In the copy, include no pictures. Reproduce the rest of the entries exactly.
BEGIN Dataset records
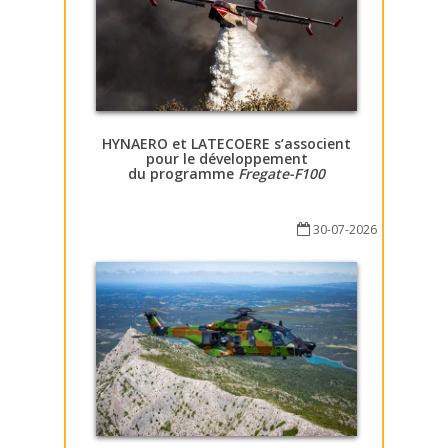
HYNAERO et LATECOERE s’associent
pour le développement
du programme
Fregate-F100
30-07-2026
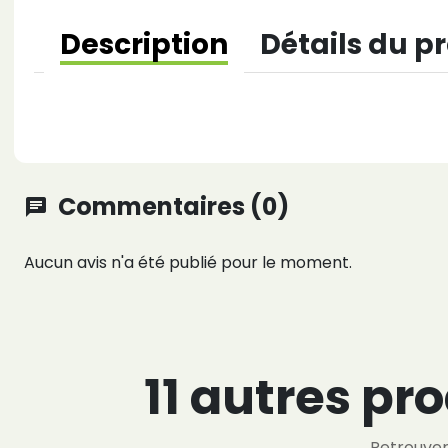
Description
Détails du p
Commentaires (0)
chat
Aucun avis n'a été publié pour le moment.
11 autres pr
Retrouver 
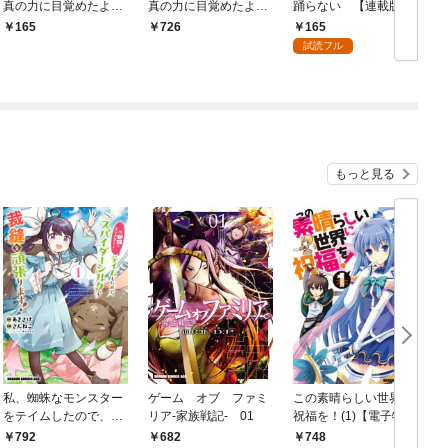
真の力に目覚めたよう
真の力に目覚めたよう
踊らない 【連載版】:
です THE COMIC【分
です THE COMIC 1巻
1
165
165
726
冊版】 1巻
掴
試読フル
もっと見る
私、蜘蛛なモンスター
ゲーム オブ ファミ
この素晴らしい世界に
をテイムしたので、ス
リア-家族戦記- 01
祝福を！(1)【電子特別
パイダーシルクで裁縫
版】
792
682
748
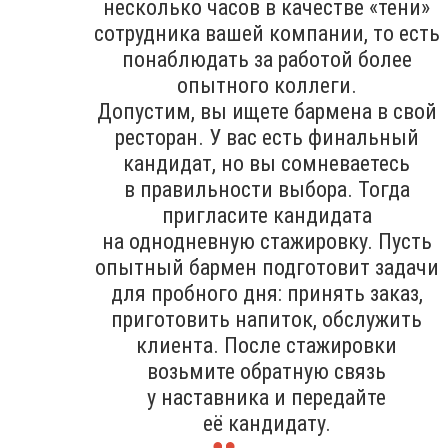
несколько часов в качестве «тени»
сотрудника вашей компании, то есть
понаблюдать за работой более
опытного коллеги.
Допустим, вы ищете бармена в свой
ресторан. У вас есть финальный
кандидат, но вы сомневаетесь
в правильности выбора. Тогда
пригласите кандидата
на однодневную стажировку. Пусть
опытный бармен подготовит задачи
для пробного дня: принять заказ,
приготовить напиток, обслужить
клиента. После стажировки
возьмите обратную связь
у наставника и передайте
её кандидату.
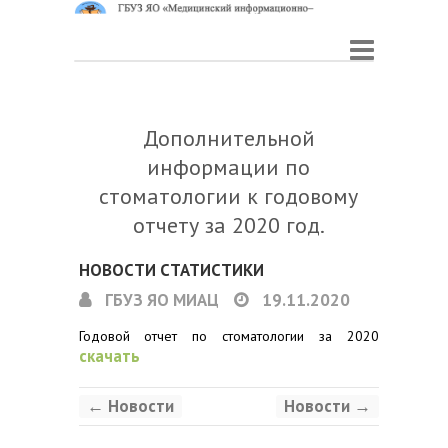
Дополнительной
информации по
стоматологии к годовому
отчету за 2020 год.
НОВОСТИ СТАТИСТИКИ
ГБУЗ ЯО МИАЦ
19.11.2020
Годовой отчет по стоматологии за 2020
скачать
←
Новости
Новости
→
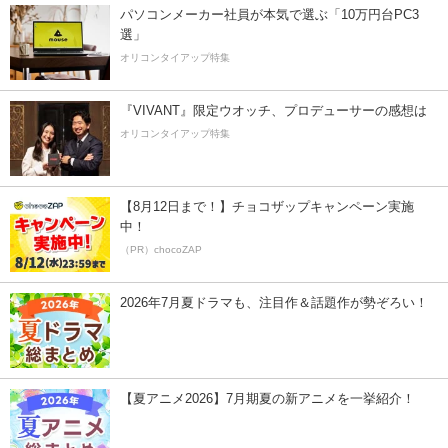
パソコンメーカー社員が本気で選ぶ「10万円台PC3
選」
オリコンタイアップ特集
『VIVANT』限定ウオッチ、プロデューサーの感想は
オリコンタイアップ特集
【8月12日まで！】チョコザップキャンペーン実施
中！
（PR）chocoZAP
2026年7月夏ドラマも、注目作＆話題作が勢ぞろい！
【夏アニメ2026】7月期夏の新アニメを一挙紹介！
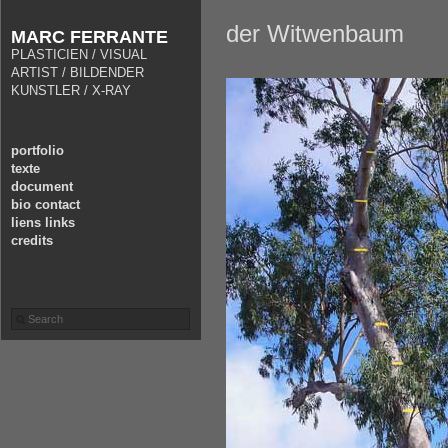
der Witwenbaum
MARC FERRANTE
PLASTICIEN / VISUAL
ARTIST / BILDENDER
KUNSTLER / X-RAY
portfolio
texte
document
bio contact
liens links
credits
END Dataset records
## Written answer:
HYNAERO et LATECOERE s’associent
pour le développement
du programme
Fregate-F100
30-07-2026
Description
Détails du p
Commentaires (0)
chat
Aucun avis n'a été publié pour le moment.
11 autres pr
Retrouver 
真の力に目覚めたよう
真の力に目覚めたよう
踊らない 【連載版】:
です THE COMIC【分
です THE COMIC 1巻
1
165
165
726
冊版】 1巻
掴
試読フル
もっと見る
私、蜘蛛なモンスター
ゲーム オブ ファミ
この素晴らしい世界に
をテイムしたので、ス
リア-家族戦記- 01
祝福を！(1)【電子特別
パイダーシルクで裁縫
版】
792
682
748
несколько часов в качестве «тени»
сотрудника вашей компании, то есть
понаблюдать за работой более
опытного коллеги.
Допустим, вы ищете бармена в свой
ресторан. У вас есть финальный
кандидат, но вы сомневаетесь
в правильности выбора. Тогда
пригласите кандидата
на однодневную стажировку. Пусть
опытный бармен подготовит задачи
для пробного дня: принять заказ,
приготовить напиток, обслужить
клиента. После стажировки
возьмите обратную связь
у наставника и передайте
её кандидату.
Дополнительной
информации по
стоматологии к годовому
отчету за 2020 год.
НОВОСТИ СТАТИСТИКИ
ГБУЗ ЯО МИАЦ
19.11.2020
Годовой отчет по стоматологии за 2020
скачать
←
Новости
Новости
→
パソコンメーカー社員が本気で選ぶ「10万円台PC3
選」
オリコンタイアップ特集
『VIVANT』限定ウオッチ、プロデューサーの感想は
オリコンタイアップ特集
【8月12日まで！】チョコザップキャンペーン実施
中！
（PR）chocoZAP
2026年7月夏ドラマも、注目作＆話題作が勢ぞろい！
【夏アニメ2026】7月期夏の新アニメを一挙紹介！
der Witwenbaum
MARC FERRANTE
PLASTICIEN / VISUAL
ARTIST / BILDENDER
KUNSTLER / X-RAY
portfolio
texte
document
bio contact
liens links
credits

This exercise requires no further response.